I look at her and for a split second I see sadness but just as fast as it came it disappears.

..............

We all get in the car and things are awkward, I'm annoyed at Minnie because she seems to be in the middle of everything to do with me and Shuhua and Miyeon's upset as well. 

"Miyeonnnnnnnnn I'm sorry" Minnie pleads 

"go away Minnie" Miyeon replies mad. 

"Stop sulking It's not because I didn't want to room with you it's just that I've never roomed with Shuhua before!" Minnie says. 

"I don't care I'm done playing your games one minute you're all over me than the next you pull something like this" Miyeon says loud enough for all of us to hear. 

Miyeon freezes a little after she says this and so does Minnie. We all awkwardly pretend we didn't hear that. 

"Let's talk when we're at home" Minnie whispers. 

Miyeon ignores her and puts her headphones in. That sounded intense I think a little amused. 

I look in Shuhua's directions and she's glued to her phone not paying attention to anything that just happened.

We get to our dorm and Shuhua's the first to get out of the van and heads straight to our room in a rush. weird.

I remember what she said about wanting space so I decided to call up our director and see if I can switch rooms, I don't want to of course but if she wants space ill give it to her.

I called him and he basically said no we can't switch rooms because everything planned is based on the partner were given so it's too late. I'd be lying if I said I wasn't happy, Shuhua can't say I at least didn't try. I walk to the room to tell Shuhua the news. 

 

"Hey Shuhua I spoke to the director and he's not letting us switch rooms," I say walking into our room looking at my phone.

No response, I look up and Shuhua's under the covers of her bed. I can hear faint sniffling, is she crying I think to myself.

"Shuhua, "I say walking to her bed.

"go away," Shuhua says I can tell by the tone in her voice that she's been crying.

I slowly take the covers off her and see a puffy-eyed Shuhua. My heart breaks at the sight. 

"Shuhua what happened," I say softly tapping her back. 

She doesn't reply or look me in the eyes but instead hands me her phone. I furrow my brows a little confused but take it anyway. Once I look at the screen I see comments and there all about Shuhua.

"Can Shuhua even sing? whys she there" 

"She's pretty but she can't dance or sing"

"Ew why is she there she's useless"

My heart tightens how can people say such horrible things about her. We all get hate comments but Shuhua seems to get the most and it makes me so angry, how could anyone hate her she's the sweetest person there is. People don't know half the battle she's had to fight and just how hard she works. 

"Shuhua, I know nothing I say is going to make you feel better but I want you to know you're a huge part of this team just like everyone else, you've struggled with things but have worked extremely hard to get through them. You inspire me every day with the way you've persevered and you deserve to be here with us just as much as we all do." I say truthfully. 

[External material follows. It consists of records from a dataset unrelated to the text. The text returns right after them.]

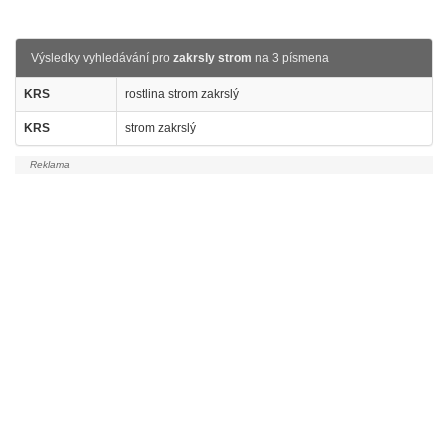
Výsledky vyhledávání pro
zakrsly strom
na 3 písmena
KRS
rostlina strom zakrslý
KRS
strom zakrslý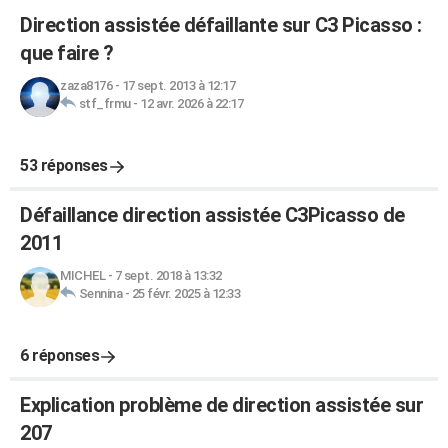
Direction assistée défaillante sur C3 Picasso :
que faire ?
zaza8176
-
17 sept. 2013 à 12:17
stf_frmu
-
12 avr. 2026 à 22:17
53 réponses
Défaillance direction assistée C3Picasso de
2011
MICHEL
-
7 sept. 2018 à 13:32
Sennina
-
25 févr. 2025 à 12:33
6 réponses
Explication problème de direction assistée sur
207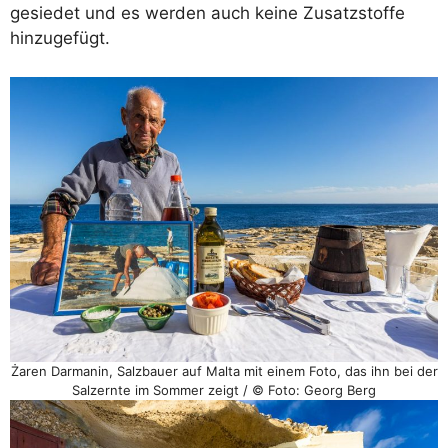
gesiedet und es werden auch keine Zusatzstoffe
hinzugefügt.
Żaren Darmanin, Salzbauer auf Malta mit einem Foto, das ihn bei der
Salzernte im Sommer zeigt / © Foto: Georg Berg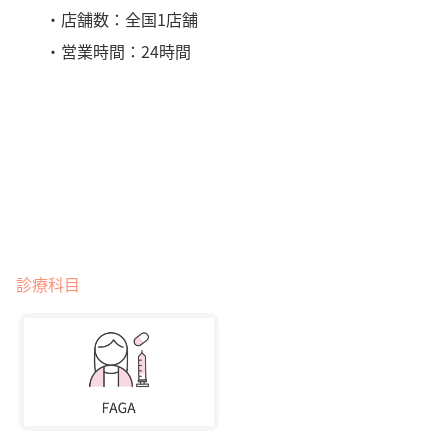
・店舗数：全国1店舗
・営業時間：24時間
診療科目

"I'm never enough" Shuhua whispers sounding defeated. 

"Shuhua don't say that, you're more than enough you're perfect" I reply teary-eyed. 

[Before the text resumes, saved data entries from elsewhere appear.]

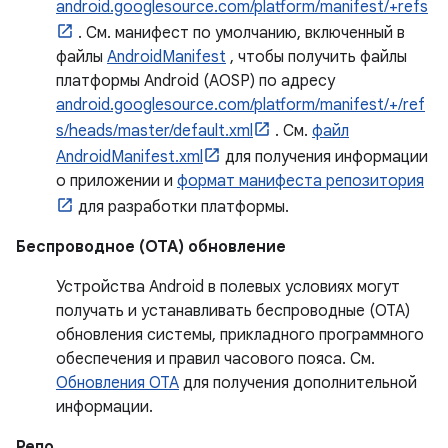
android.googlesource.com/platform/manifest/+refs
. См. манифест по умолчанию, включенный в
файлы
AndroidManifest
, чтобы получить файлы
платформы Android (AOSP) по адресу
android.googlesource.com/platform/manifest/+/ref
s/heads/master/default.xml
. См.
файл
AndroidManifest.xml
для получения информации
о приложении и
формат манифеста репозитория
для разработки платформы.
Беспроводное (OTA) обновление
Устройства Android в полевых условиях могут
получать и устанавливать беспроводные (OTA)
обновления системы, прикладного программного
обеспечения и правил часового пояса. См.
Обновления OTA
для получения дополнительной
информации.
Репо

She moves her face and looks me in the eyes, I her face wiping her tears.

"Than why don't you choose me," She says softly, I can hear just how broken she is. 

tears fall from my eyes hearing her say that I've treated her so bad that she doesn't even know I care about her more than I care about anybody else. 

I've been trying to convince myself that she's not the one, but its always been her I've just been to afraid to admit it to myself. And look where thats got me, i've hurt the person I love the most because I was to afraid to love her. No more. 

"Shuhua its not a choice because ill always choose you" I say meaning every word.